== Segment start ==

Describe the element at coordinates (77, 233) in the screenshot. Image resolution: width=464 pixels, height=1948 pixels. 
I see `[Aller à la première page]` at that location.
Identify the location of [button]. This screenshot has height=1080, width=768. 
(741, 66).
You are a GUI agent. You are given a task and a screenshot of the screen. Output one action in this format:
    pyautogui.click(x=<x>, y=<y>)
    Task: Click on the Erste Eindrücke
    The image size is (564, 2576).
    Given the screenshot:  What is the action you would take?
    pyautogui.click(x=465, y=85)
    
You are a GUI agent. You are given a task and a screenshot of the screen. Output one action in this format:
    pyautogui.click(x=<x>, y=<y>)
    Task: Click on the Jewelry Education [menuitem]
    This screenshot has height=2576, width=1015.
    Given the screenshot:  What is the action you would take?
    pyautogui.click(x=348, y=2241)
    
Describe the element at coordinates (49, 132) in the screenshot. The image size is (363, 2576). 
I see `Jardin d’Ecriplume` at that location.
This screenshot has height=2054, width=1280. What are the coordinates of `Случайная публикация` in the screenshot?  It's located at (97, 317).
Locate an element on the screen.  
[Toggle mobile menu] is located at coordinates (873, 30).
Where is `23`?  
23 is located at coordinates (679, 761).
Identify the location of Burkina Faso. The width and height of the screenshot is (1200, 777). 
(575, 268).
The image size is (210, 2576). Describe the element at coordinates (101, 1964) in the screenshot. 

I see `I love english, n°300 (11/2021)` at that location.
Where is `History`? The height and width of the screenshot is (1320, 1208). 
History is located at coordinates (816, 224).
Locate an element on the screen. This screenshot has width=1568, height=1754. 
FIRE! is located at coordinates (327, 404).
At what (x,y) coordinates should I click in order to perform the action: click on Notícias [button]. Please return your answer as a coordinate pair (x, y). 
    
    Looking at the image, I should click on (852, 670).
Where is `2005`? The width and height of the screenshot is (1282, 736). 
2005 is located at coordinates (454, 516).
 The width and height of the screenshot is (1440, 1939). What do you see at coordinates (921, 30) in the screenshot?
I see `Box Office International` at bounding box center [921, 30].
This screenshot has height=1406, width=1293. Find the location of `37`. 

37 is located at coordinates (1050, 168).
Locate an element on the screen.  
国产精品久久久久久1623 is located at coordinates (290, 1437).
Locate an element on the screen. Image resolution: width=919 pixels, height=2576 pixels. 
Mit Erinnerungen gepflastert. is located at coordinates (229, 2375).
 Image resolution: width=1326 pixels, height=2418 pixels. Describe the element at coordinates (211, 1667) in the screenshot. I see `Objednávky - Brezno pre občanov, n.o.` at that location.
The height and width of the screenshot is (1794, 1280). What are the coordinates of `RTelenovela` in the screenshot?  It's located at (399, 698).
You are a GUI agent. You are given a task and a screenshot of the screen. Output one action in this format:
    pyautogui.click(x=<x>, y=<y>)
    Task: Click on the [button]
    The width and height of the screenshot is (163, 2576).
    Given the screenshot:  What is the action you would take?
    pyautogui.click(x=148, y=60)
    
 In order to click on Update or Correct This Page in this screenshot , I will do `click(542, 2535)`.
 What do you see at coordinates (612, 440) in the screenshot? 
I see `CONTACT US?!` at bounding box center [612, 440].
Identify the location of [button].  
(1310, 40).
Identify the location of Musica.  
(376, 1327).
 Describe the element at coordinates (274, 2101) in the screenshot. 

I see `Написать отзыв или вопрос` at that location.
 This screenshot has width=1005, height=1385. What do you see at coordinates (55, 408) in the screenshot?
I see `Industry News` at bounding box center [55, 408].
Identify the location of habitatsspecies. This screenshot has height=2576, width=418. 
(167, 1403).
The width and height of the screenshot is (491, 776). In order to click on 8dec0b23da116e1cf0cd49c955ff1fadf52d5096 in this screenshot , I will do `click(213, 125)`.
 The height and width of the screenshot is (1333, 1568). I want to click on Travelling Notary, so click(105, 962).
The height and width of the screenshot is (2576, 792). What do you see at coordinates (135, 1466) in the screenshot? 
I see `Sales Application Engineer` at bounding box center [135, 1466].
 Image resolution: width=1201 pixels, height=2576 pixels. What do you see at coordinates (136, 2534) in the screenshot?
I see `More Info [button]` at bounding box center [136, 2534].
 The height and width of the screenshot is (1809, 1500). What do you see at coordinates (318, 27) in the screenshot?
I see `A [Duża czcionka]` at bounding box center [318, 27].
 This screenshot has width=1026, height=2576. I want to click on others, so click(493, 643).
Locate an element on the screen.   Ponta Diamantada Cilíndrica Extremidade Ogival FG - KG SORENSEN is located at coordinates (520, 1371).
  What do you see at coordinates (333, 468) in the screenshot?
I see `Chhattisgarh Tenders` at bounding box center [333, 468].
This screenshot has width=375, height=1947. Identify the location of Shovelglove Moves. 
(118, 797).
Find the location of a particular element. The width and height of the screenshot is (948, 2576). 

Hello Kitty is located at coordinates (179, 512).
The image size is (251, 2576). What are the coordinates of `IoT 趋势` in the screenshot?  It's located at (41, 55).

== Segment end ==

From top to bottom, repeat the data above without alteration.

◆ Task output ◆
Describe the element at coordinates (77, 233) in the screenshot. Image resolution: width=464 pixels, height=1948 pixels. 
I see `[Aller à la première page]` at that location.
Identify the location of [button]. This screenshot has height=1080, width=768. 
(741, 66).
You are a GUI agent. You are given a task and a screenshot of the screen. Output one action in this format:
    pyautogui.click(x=<x>, y=<y>)
    Task: Click on the Erste Eindrücke
    The image size is (564, 2576).
    Given the screenshot:  What is the action you would take?
    pyautogui.click(x=465, y=85)
    
You are a GUI agent. You are given a task and a screenshot of the screen. Output one action in this format:
    pyautogui.click(x=<x>, y=<y>)
    Task: Click on the Jewelry Education [menuitem]
    This screenshot has height=2576, width=1015.
    Given the screenshot:  What is the action you would take?
    pyautogui.click(x=348, y=2241)
    
Describe the element at coordinates (49, 132) in the screenshot. The image size is (363, 2576). 
I see `Jardin d’Ecriplume` at that location.
This screenshot has height=2054, width=1280. What are the coordinates of `Случайная публикация` in the screenshot?  It's located at (97, 317).
Locate an element on the screen.  
[Toggle mobile menu] is located at coordinates (873, 30).
Where is `23`?  
23 is located at coordinates (679, 761).
Identify the location of Burkina Faso. The width and height of the screenshot is (1200, 777). 
(575, 268).
The image size is (210, 2576). Describe the element at coordinates (101, 1964) in the screenshot. 

I see `I love english, n°300 (11/2021)` at that location.
Where is `History`? The height and width of the screenshot is (1320, 1208). 
History is located at coordinates (816, 224).
Locate an element on the screen. This screenshot has width=1568, height=1754. 
FIRE! is located at coordinates (327, 404).
At what (x,y) coordinates should I click in order to perform the action: click on Notícias [button]. Please return your answer as a coordinate pair (x, y). 
    
    Looking at the image, I should click on (852, 670).
Where is `2005`? The width and height of the screenshot is (1282, 736). 
2005 is located at coordinates (454, 516).
 The width and height of the screenshot is (1440, 1939). What do you see at coordinates (921, 30) in the screenshot?
I see `Box Office International` at bounding box center [921, 30].
This screenshot has height=1406, width=1293. Find the location of `37`. 

37 is located at coordinates (1050, 168).
Locate an element on the screen.  
国产精品久久久久久1623 is located at coordinates (290, 1437).
Locate an element on the screen. Image resolution: width=919 pixels, height=2576 pixels. 
Mit Erinnerungen gepflastert. is located at coordinates (229, 2375).
 Image resolution: width=1326 pixels, height=2418 pixels. Describe the element at coordinates (211, 1667) in the screenshot. I see `Objednávky - Brezno pre občanov, n.o.` at that location.
The height and width of the screenshot is (1794, 1280). What are the coordinates of `RTelenovela` in the screenshot?  It's located at (399, 698).
You are a GUI agent. You are given a task and a screenshot of the screen. Output one action in this format:
    pyautogui.click(x=<x>, y=<y>)
    Task: Click on the [button]
    The width and height of the screenshot is (163, 2576).
    Given the screenshot:  What is the action you would take?
    pyautogui.click(x=148, y=60)
    
 In order to click on Update or Correct This Page in this screenshot , I will do `click(542, 2535)`.
 What do you see at coordinates (612, 440) in the screenshot? 
I see `CONTACT US?!` at bounding box center [612, 440].
Identify the location of [button].  
(1310, 40).
Identify the location of Musica.  
(376, 1327).
 Describe the element at coordinates (274, 2101) in the screenshot. 

I see `Написать отзыв или вопрос` at that location.
 This screenshot has width=1005, height=1385. What do you see at coordinates (55, 408) in the screenshot?
I see `Industry News` at bounding box center [55, 408].
Identify the location of habitatsspecies. This screenshot has height=2576, width=418. 
(167, 1403).
The width and height of the screenshot is (491, 776). In order to click on 8dec0b23da116e1cf0cd49c955ff1fadf52d5096 in this screenshot , I will do `click(213, 125)`.
 The height and width of the screenshot is (1333, 1568). I want to click on Travelling Notary, so click(105, 962).
The height and width of the screenshot is (2576, 792). What do you see at coordinates (135, 1466) in the screenshot? 
I see `Sales Application Engineer` at bounding box center [135, 1466].
 Image resolution: width=1201 pixels, height=2576 pixels. What do you see at coordinates (136, 2534) in the screenshot?
I see `More Info [button]` at bounding box center [136, 2534].
 The height and width of the screenshot is (1809, 1500). What do you see at coordinates (318, 27) in the screenshot?
I see `A [Duża czcionka]` at bounding box center [318, 27].
 This screenshot has width=1026, height=2576. I want to click on others, so click(493, 643).
Locate an element on the screen.   Ponta Diamantada Cilíndrica Extremidade Ogival FG - KG SORENSEN is located at coordinates (520, 1371).
  What do you see at coordinates (333, 468) in the screenshot?
I see `Chhattisgarh Tenders` at bounding box center [333, 468].
This screenshot has width=375, height=1947. Identify the location of Shovelglove Moves. 
(118, 797).
Find the location of a particular element. The width and height of the screenshot is (948, 2576). 

Hello Kitty is located at coordinates (179, 512).
The image size is (251, 2576). What are the coordinates of `IoT 趋势` in the screenshot?  It's located at (41, 55).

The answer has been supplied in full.